Solving the data conundrum

Virtru’s Sébastien Roques-Shaw on how a Zero Trust, data-centric approach to security can help unlock the power of data in the public sector.

Posted 31 October 2022 by Christine Horton

For public sector organisations undergoing digital transformation, one of the most pressing challenges is ensuring data protection and privacy compliance. At the same time, they must allow more straightforward digital collaboration to maximise efficiencies, reduce cost, achieve environmental benefits, and increase customer engagement – via email, file sharing, SaaS apps, and cloud services. It’s a delicate balance and seemingly challenging to achieve.

Digital transformation is changing the landscape of business as we know it. As the broader economy rapidly digitises, the expectations placed upon public sector organisations are shifting to focus on digital communication and collaboration. The benefits are vast: modernise legacy processes, accelerate efficient workflows, strengthen security, and increase agility. Yet one question arises again and again when talking about shifting systems and processes to the cloud: how secure will my data be?

Answer: your data is as secure as the processes and technology you put in place to protect it. There will always be a requirement to layer in technology to provide added security to protect against breaches – malicious or otherwise – but there’s a common misconception that in order to secure your data, you have to lock it down or jump through complicated workflows to access it.

This is the data conundrum: Data is meant to be shared, but it is too valuable and useful to be locked away. In the public sector, sensitive and personal data needs to move between teams, departments, trusts, and the public themselves to help secure health services, housing, financial support and more. Digital systems are already revolutionising the way public sector organisations operate, but many have yet to find the balance between maintaining data security, privacy and compliance while encouraging wide scale digital collaboration. This is where a Zero Trust, data-centric approach to security can help.

Adopt security that travels with the data

Think about where your data is stored, how you share it and where it travels–email, file sharing and cloud environments. Every application amplifies the risk of a data breach without the right protection in place.

If you implement a data-centric security strategy, you can protect the data itself with object-level encryption. This essentially wraps each file or message with its own distinct security policy that follows it wherever it goes–inside and outside of your organisation.

Another benefit of data-centric security is that the data is only accessible by those it is intended for. Because the protections are attached to the data, it is the data that defines access, not the application or network or device. This makes data sharing far more manageable, especially when shared with distributed workforces and members of the public who may sit outside the traditional network perimeter.

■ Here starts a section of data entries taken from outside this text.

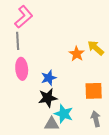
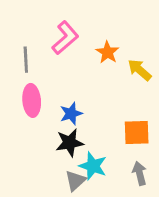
pink L-shape: (24, 17) -> (65, 38), moved
orange star: (77, 54) -> (107, 52), moved
gray triangle: (52, 124) -> (75, 181), turned -42

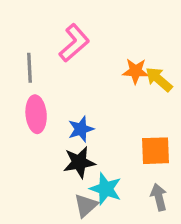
orange star: (107, 52) -> (136, 71), moved, turned -30

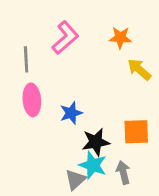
orange star: (136, 71) -> (120, 38), moved
black star: (79, 162) -> (96, 142), moved
gray arrow: (159, 197) -> (123, 172), moved

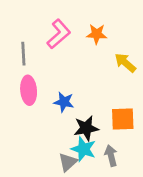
orange star: (120, 38) -> (97, 34), moved
blue star: (71, 113) -> (64, 102), turned 30

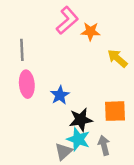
pink L-shape: (59, 34) -> (67, 20), moved
blue star: (64, 102) -> (60, 95), turned 30

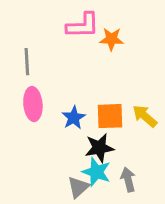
pink L-shape: (67, 20) -> (83, 25), turned 40
yellow arrow: (117, 58) -> (145, 116), moved
orange square: (115, 111) -> (110, 116), moved

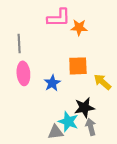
orange square: (110, 116) -> (78, 66), moved
black star: (99, 148) -> (84, 108), moved
gray triangle: (78, 187) -> (55, 132), turned 35

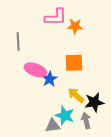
pink ellipse: (23, 73) -> (35, 70), moved, turned -65
yellow arrow: (103, 82) -> (76, 95), moved
black star: (84, 108) -> (94, 102), moved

Eliminate unnecessary friction

Many organisations respond to the data conundrum by introducing hurdles to data-sharing, and as a result, user experience and convenience are sacrificed in the name of security. This is because conventional wisdom dictates the more steps involved in accessing shared data, the more secure your data will be. But not necessarily.

In fact, when you introduce unnecessary hurdles to your teams, they’re more likely to circumvent the processes you put in place – cutting corners and potentially putting your data at risk.

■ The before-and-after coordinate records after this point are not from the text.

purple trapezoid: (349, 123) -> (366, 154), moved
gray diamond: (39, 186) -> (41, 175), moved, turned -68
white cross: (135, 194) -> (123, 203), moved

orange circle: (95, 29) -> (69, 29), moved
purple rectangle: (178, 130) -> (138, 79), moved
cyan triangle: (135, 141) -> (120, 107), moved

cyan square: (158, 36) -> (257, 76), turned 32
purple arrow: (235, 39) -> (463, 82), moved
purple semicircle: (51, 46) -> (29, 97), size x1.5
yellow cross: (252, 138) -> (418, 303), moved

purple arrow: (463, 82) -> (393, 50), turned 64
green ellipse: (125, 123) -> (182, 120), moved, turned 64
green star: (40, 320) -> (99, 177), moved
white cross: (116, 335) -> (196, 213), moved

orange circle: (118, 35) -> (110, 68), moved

Look for solutions that give you the best of both worlds: Strong security and simple ease of use. You’ll want security tools that can be integrated natively within the apps your teams use every day, such as Gmail and Microsoft Outlook, so that users can easily encrypt emails and apply controls in the click of a button. In addition, look for solutions that allow the recipients to easily verify their identity so they can access emails without the need for creating separate credentials.

Think Zero Trust

Zero Trust isn’t new, and implementing it is not an easy task; but taking the principles and applying it to how you protect data itself is a quick and relatively easy way to get started.

By adopting an open standard such as the Trusted Data Format (TDF), you can easily apply Zero Trust security controls to encompass common information assets, like emails and files, which frequently contain sensitive and risky data. As the data owner, you have complete control over your information – even after you have shared it. Revocation, expiry, and disabling download can all be easily applied even after that data has left your organisation.

Solving the conundrum

Data is connected to humans, and when we protect the data, we’re also protecting people. When data is intercepted by a bad actor, there are real-life echoes of professional and personal consequence. It will take an unconventional approach to protect data as a currency of the modern digital world. That approach will require us to zoom in instead of out by focusing on the data itself instead of only protecting endpoints, users, devices, or networks. After all, the data is our most precious asset.

Solving the conundrum starts with the data and everything else in the Zero Trust framework will follow suit.

Sébastien Roques-Shaw is director of partnerships at Virtru.